"What is clear is Beijing's direction of travel. They need Hong Kong brought to book. They need to eliminate opposition. They need to intensify the integration of the city and that obviously represents a fundamental clash with the liberal democratic values that many Hongkongers uphold but is also the core of the Hong Kong system.
"Autonomy and 'Two Systems' was designed to protect Hong Kong from the capricious legal and political system of the mainland. As mainland becomes more and more assertive, the risks to the Hong Kong system as we know it continue to rise," Bland said.
At stake is Hong Kong's future as a global financial center and base for multinational corporate entities with business in Asia and China. The American Chamber of Commerce in Hong Kong recently expressed opposition to the government's determination to rush the bill through parliament, adding that it put at risk Hong Kong's reputation for rule of law.
The new bill raises fears that Hong Kong citizens, foreigners living in Hong Kong and even people passing through Hong Kong's airport could be arrested and sent to mainland China, where critics say the legal system fails to guarantee a fair trial.

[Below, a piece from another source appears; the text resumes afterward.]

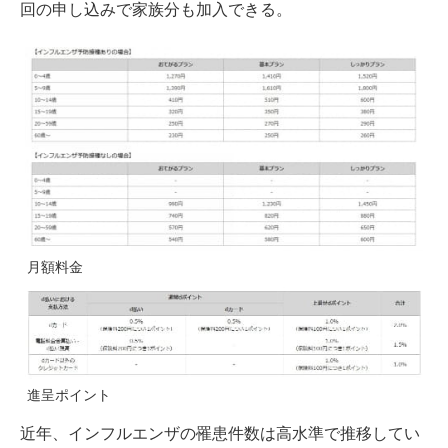
回の申し込みで家族分も加入できる。
月額料金
進呈ポイント
近年、インフルエンザの罹患件数は高水準で推移してい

Many countries, including the U.S., do not allow extradition to China because its legal system -- which is under Communist Party control and has a conviction of more than 99% -- lacks ordinary legal protections designed to guarantee a fair trial. Human Rights Watch has reported torture and disappearances of suspects into detention centers for months without charge and no access to lawyers or family.
In one recent example, New Zealand's Court of Appeal on Tuesday ruled against the extradition to China of Kyung Yup Kim, accused of murder by Chinese authorities, ruling that the New Zealand government reassess serious human rights concerns in China, including the right to a fair trial and the use of torture.
Joseph Cheng Yu-shek, a pro-democracy activist and former chair of the political science department at City University Hong Kong, said in an interview that many Hongkongers did not trust China's legal system because it was controlled by the Communists.
He said many people participating in Sunday's mass rally feared it could be the last time such a gathering was allowed, because of growing Chinese pressure on rights.
"There's a sense of pessimism here. I think the vast majority of people here knew that even if we marched and even if there was a big turnout we probably would not be able to change the decision of the government and the decision of Beijing."
"Certainly people are very angry. More than a million people came out to march and the government would not make any change. The pessimistic view is that you have to make a decision: Either you go, emigrate or you keep quiet."